Researchers discover non-canonical ion channel activation pathway

The passage of ions through the cell membrane is controlled by ion channels, which are protein complexes that regulate vital processes, such as the heartbeat, and are a target of drug development. Now, a study at the University of Wisconsin, led by a Spanish researcher, presents a novel model to explain how the pores of these channels open and close.

Ion channels confer electrical and excitable capacities upon the cells, and are responsible for important cellular processes such as the generation and propagation of the heartbeat, the signal transmission between neurons, the secretion of neurotransmitters, and the diffusion of pain through the body. When ion channels fail, such problems as cardiac or neuronal pathologies occur.

"Due to their nature and function, they are magnificent therapeutic targets for drugs fighting high blood pressure, arrhythmias and other diseases, as well as the place where some arachnid or snake toxins act," says researcher Ana Fernández Mariño, who, during her stay in the University of Wisconsin (USA), found a new way of explaining how ion channels are activated.

These are transmembrane protein structures that act as a system of gates to regulate the passage of ions—potassium, sodium, calcium, chloride, etc.—through a pore. The pore is opened or closed by the stimuli coming from another region of the channel, called the voltage sensor, which detects changes in the electrical potential of the membrane.

Until now it was thought that the pore and the voltage sensor were coupled through a linker (a helix of about 15 amino acids), which can be triggered by the movement of the voltage sensor. This is the canonical vision of the coupling mechanism between the two parts of the ion channel.

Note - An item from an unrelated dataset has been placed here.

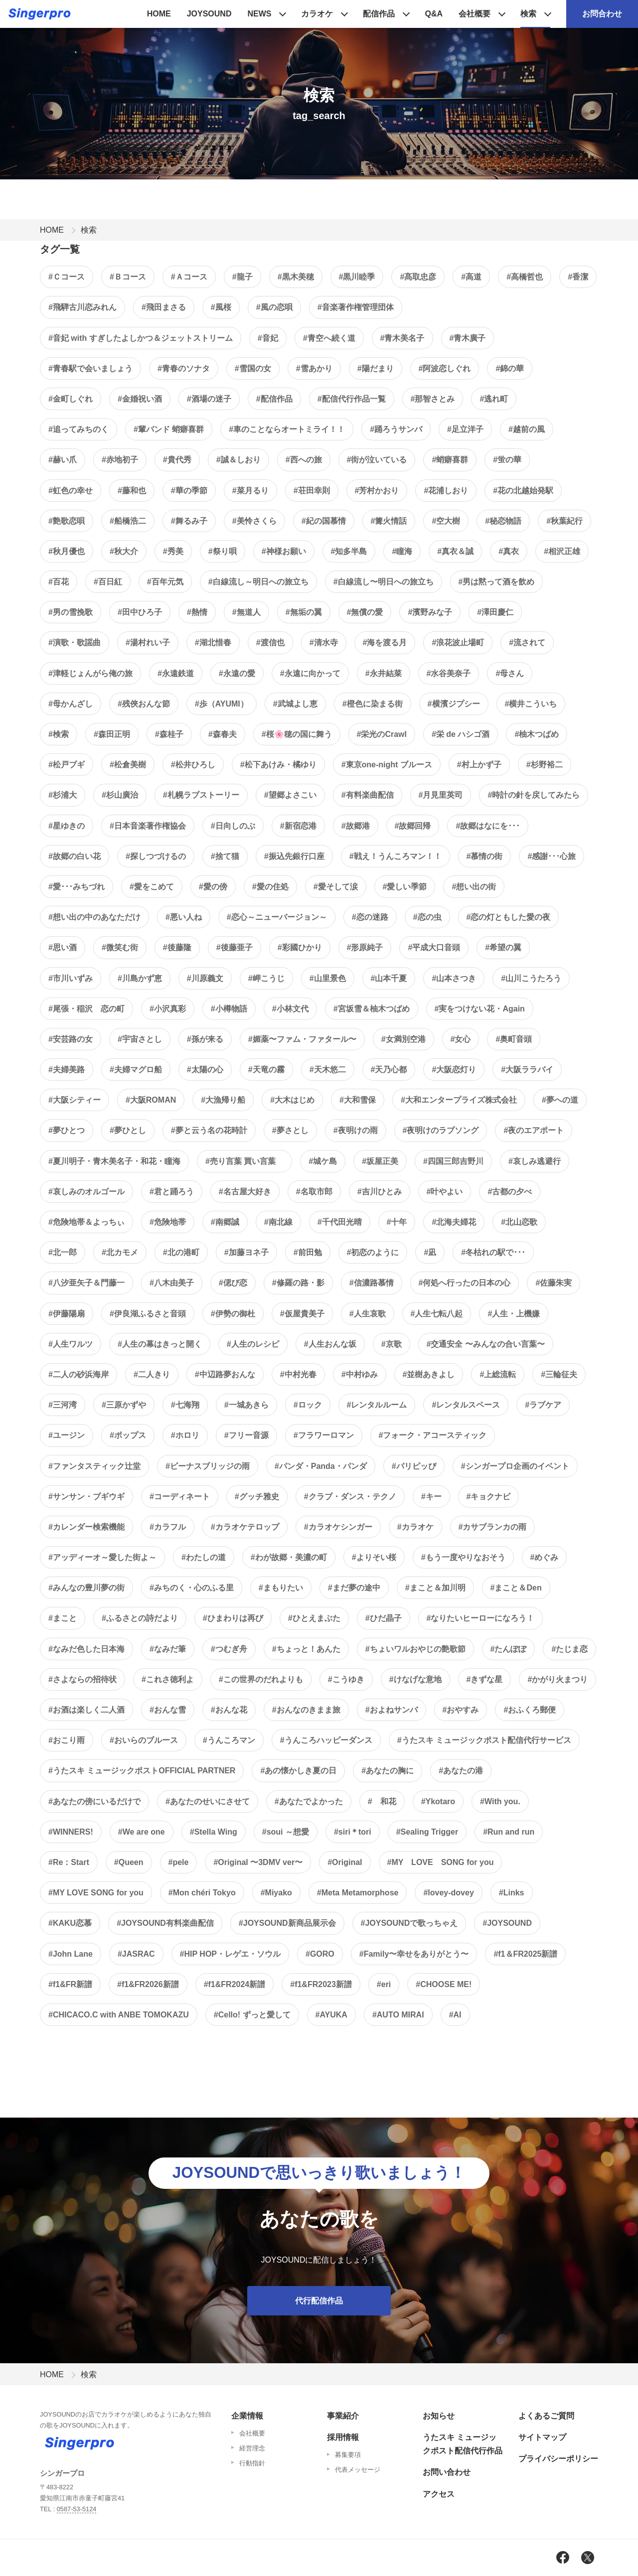 The width and height of the screenshot is (638, 2576). I want to click on #おふくろ郵便, so click(529, 1710).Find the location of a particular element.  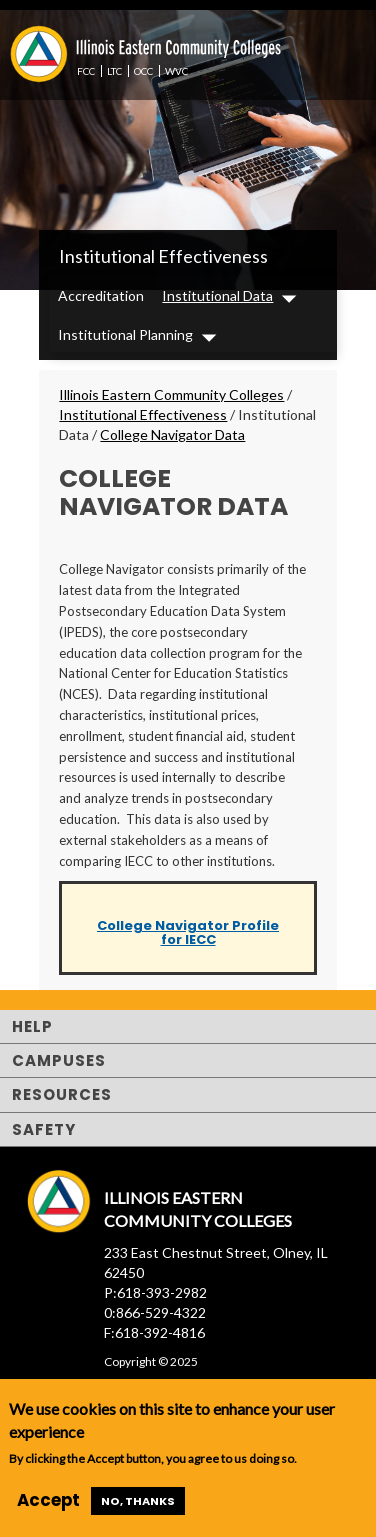

No, thanks is located at coordinates (138, 1501).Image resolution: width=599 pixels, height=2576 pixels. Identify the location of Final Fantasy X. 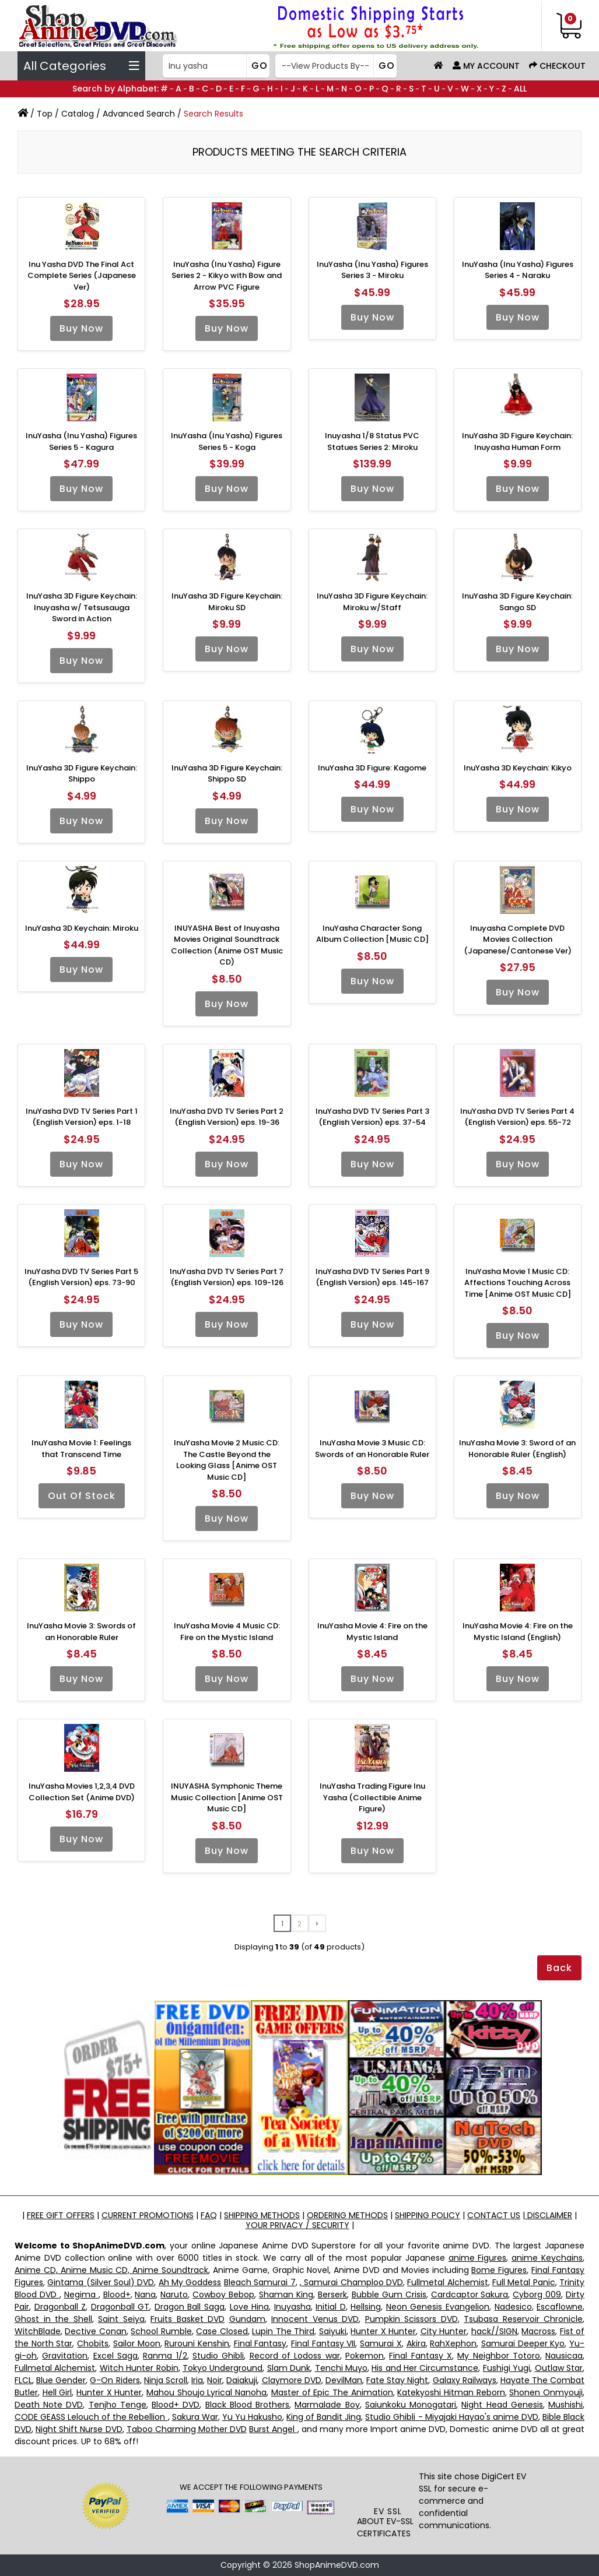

But Fernández Mariño's research has discovered a non-canonical pathway, which involves an amino acid segment made up of part of the voltage sensor and part of the pore. These two segments adjust to each other like a zipper to trigger the opening or closing of the channel. The details are published in Nature Structural & Molecular Biology.

"To carry out the study, we used as a model a potassium channel named Shaker, together with mutagenesis, electrophysiology, fluorescence techniques, molecular dynamics simulations and energy calculations, with which we've been able to analyze the molecular pathways through which the coupling between the voltage sensor and the pore takes place," explains Fernández Mariño.

The new approach helps to explain recent discoveries that some ion channels regulated by voltage such as the so-called human ether à-go-go related gene (hERG) barely have a linker. It is a fragment of only five amino acids and dispensable for the coupling between the two pieces.

"Our study therefore opens the debate on how ion channels in general respond to voltage signals following the non-canonical path, which is valid for both the Shaker type with its well-structured linker and those of the hERG family and others that barely have a linker," Fernández Mariño says. "If we gain a better understanding of how these ion channels work, we will better understand the physiological mechanisms they regulate, as well as their pathologies, and this will help us design new drugs to improve our quality of life."